38 As I have earlier said in connection with the first ground of appeal, it is my opinion that the jury verdicts on counts 7 and 9 manifest a finding reached by the jury beyond reasonable doubt that the appellant, at the time of the second impact, had an intent to inflict grievous bodily harm upon some other person or persons. The jury was entitled to have regard to the entirety of the appellant’s demonstrated conduct from the time of the initial fracas to the time of the second impact. I do not see why it was not reasonably open to the jury to infer from the entirety of the evidence concerning the entirety of that sequence of events that the drunken and vengeful rage which was undoubtedly operating at the time of the first impact was operating also at the time of the second impact, that impact occurring, as it did, very shortly after the first one. In my opinion it has not been demonstrated that there is about the entirety of the evidence at trial any such taint as would satisfy this Court that there is, in the sense discussed by the decision in M, a real risk that an innocent accused has been wrongly convicted
39 In my opinion, the second ground of appeal has not been established.
Ground 3
40 Hidden J did not leave to the jury at trial the issue of provocation. There was, however, some discussion between his Honour and the Crown Prosecutor prior to the commencement of the summing-up. The relevant exchanges are recorded in paraphrase at pages 465 and 466 of the trial transcript. I think that in the present case it is preferable to quote the entirety of the recorded discussion rather than to paraphrase a paraphrase. The relevant passages read:
- “ (The appellant’s counsel at trial) indicated that he would not be relying on provocation.

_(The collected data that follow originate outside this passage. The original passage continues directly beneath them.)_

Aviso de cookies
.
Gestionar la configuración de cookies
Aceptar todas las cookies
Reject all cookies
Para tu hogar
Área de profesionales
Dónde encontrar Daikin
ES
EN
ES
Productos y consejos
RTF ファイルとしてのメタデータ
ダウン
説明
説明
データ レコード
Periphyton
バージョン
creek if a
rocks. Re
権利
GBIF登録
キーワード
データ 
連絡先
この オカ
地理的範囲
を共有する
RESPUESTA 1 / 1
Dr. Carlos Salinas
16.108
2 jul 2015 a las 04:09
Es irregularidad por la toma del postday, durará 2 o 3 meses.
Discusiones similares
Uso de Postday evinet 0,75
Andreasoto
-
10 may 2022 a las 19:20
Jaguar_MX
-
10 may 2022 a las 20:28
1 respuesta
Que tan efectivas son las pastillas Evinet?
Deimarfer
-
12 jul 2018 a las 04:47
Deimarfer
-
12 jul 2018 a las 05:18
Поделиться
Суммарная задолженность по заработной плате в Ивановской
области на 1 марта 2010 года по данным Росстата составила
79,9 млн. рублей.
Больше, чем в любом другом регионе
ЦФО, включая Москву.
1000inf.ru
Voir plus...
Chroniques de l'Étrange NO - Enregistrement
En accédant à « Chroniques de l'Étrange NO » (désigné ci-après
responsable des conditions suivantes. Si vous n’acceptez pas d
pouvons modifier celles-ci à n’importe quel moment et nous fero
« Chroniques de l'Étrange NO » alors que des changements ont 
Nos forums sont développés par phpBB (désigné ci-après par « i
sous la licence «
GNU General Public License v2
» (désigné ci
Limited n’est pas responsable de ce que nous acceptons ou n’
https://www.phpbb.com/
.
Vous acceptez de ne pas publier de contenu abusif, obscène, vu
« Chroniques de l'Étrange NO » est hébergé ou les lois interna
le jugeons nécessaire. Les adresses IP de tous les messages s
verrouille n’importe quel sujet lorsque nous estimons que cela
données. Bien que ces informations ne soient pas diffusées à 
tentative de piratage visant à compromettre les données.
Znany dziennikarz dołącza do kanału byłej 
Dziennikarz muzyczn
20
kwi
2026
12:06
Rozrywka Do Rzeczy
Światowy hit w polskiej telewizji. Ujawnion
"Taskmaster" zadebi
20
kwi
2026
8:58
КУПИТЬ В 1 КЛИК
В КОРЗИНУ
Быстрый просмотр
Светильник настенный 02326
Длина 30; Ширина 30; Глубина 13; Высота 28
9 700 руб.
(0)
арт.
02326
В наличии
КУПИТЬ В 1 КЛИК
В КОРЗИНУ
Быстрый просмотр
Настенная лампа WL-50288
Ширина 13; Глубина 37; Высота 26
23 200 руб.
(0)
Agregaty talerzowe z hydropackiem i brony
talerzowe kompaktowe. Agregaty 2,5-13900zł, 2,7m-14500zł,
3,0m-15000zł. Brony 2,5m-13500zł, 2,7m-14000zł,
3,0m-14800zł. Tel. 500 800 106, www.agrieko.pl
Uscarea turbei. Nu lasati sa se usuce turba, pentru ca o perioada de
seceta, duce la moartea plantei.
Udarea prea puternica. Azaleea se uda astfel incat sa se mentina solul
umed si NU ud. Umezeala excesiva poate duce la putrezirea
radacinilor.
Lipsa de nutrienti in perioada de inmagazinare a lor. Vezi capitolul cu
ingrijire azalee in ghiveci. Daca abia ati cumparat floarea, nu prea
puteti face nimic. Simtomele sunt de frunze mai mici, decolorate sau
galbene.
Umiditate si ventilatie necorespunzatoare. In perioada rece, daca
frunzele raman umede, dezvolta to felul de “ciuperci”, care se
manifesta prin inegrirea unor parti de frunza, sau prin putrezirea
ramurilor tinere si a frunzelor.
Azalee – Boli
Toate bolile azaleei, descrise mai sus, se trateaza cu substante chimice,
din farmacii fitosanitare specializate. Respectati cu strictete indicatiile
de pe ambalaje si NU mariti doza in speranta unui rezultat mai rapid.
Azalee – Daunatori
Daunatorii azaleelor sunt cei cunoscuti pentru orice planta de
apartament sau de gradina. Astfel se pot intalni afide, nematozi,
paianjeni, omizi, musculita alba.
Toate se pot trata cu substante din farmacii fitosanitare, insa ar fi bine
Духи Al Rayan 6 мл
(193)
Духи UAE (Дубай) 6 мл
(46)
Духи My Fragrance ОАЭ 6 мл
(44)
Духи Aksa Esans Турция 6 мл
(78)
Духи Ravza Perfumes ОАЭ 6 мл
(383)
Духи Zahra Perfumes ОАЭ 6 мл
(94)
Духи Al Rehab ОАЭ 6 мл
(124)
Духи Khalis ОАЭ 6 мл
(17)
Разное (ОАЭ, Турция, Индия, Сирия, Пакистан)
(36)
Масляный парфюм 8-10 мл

- The Crown Prosecutor raised the question of whether there was evidence fit to go to the jury on the question of provocation..

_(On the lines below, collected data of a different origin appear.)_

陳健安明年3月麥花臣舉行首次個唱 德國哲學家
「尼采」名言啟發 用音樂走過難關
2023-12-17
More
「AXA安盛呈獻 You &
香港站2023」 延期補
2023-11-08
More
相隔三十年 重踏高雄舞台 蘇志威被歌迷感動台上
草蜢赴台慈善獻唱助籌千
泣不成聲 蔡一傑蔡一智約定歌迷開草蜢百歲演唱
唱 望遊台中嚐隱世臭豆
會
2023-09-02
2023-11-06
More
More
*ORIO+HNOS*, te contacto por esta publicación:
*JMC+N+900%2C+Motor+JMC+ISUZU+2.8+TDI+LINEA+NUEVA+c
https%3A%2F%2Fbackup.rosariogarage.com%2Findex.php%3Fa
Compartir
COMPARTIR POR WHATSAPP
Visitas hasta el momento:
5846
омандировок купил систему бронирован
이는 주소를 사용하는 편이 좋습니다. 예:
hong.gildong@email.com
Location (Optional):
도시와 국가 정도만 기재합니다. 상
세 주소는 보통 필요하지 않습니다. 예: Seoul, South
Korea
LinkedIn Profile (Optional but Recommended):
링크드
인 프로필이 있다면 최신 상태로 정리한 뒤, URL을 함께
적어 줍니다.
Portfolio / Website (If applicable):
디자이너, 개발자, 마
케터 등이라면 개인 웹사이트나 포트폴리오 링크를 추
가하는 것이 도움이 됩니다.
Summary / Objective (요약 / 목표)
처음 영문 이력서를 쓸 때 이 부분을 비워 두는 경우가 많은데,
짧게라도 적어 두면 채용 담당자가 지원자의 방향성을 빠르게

- His Honour indicated that s 23(2) envisaged a loss of self control induced by the conduct of the deceased and that any provocative conduct of any significance came not from the deceased but from Mark Webber, although there was a little evidence of her own activity.
- The Crown Prosecutor indicated that four aspects of the evidence dealt with the question of loss of self control on the part of the accused: the evidence of Mr. Acord at p 89E, Mr. Maroun at p 77, Mark Webber at p 33 and Mr. Sternbeck at p 419
- The Crown Prosecutor submitted that the Crown case was one of courses of driving at a time when affected by alcohol, and being angry and humiliated as a result of the conduct of a number of people, including Miss Webber. A matter that might need to be considered was, when the conduct of the deceased was considered, did the jury consider that conduct in the context of other conduct occurring at the same time, or did the jury need to divide the conduct of the deceased from the conduct of others at about the same time, the section speaking of conduct of the deceased.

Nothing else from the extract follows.